Researchers cut out expensive pretreatment step

Source: Amanda Peterka, E&E reporter • Posted: Thursday, June 5, 2014

Scientists have learned to convert biomass to fuel without pretreatment, a development that could lead to cheaper biofuels.

Researchers affiliated with the Department of Energy’s BioEnergy Science Center fed switch grass, miscanthus and other non-food crops to bacteria engineered for fuel production. The bacteria deconstructed the hard parts of the plant without a need for additional steps.”This is really the beginning of a platform for manipulating organisms to make many products that are truly sustainable,” Janet Westpheling, lead author of the study and a professor at the University of Georgia, said in a statement yesterday.

The results were published this week in the Proceedings of the National Academy of Sciences.

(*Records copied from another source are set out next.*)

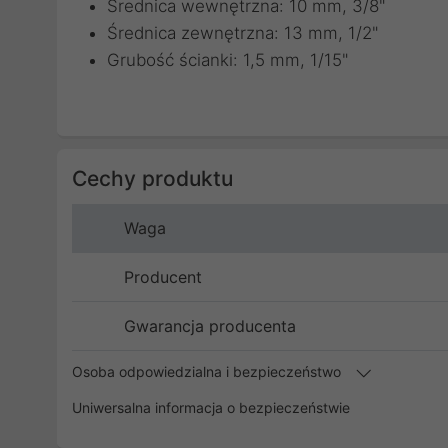
Średnica wewnętrzna: 10 mm, 3/8"
Średnica zewnętrzna: 13 mm, 1/2"
Grubość ścianki: 1,5 mm, 1/15"
Cechy produktu
Waga
Producent
Gwarancja producenta
Osoba odpowiedzialna i bezpieczeństwo
Uniwersalna informacja o bezpieczeństwie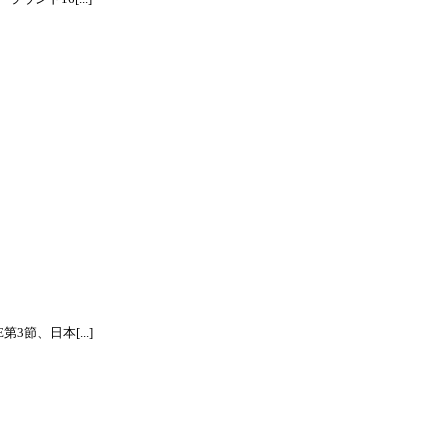
節、日本[...]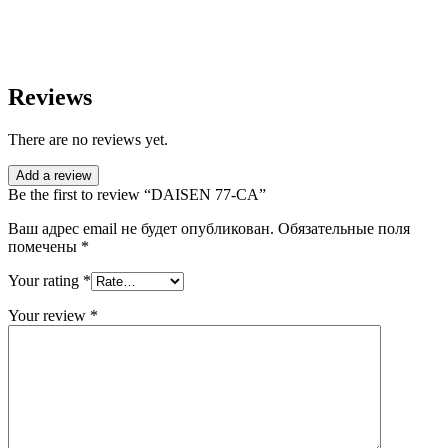
Reviews
There are no reviews yet.
Add a review
Be the first to review “DAISEN 77-CA”
Ваш адрес email не будет опубликован.
Обязательные поля
помечены
*
Your rating
*
Your review
*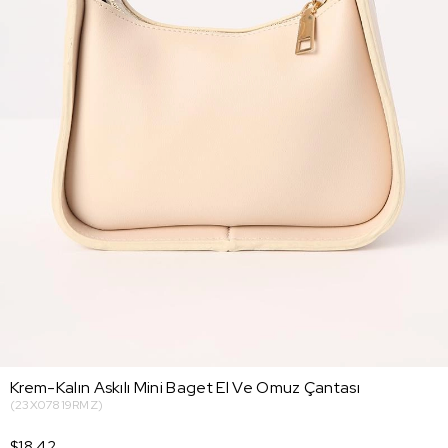
Krem-Kalın Askılı Mini Baget El Ve Omuz Çantası
(23X07819RMZ)
$18.42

Pretreatment processes for biofuels are varied and can involve chemical, hot water, gasification and thermal techniques. Pretreatment is generally expensive but is needed to break down the cell walls and other tough parts of plants before biomass can be converted into fuel.

The scientists led by Westpheling spent 2 ½ years developing a version of Caldicellulosiruptor bescii, a bacterium that is found around the world from Russia to Yellowstone National Park, that could bypass the pretreatment step.

“Now, without any pretreatment, we can simply take switch grass, grind it up, add a low-cost, minimal salts medium and get ethanol out the other end,” Westpheling said. “This is the first step toward an industrial process that is economically feasible.”

DOE’s BioEnergy Science Center is headquartered at Oak Ridge National Laboratory and supported by the DOE Office of Science.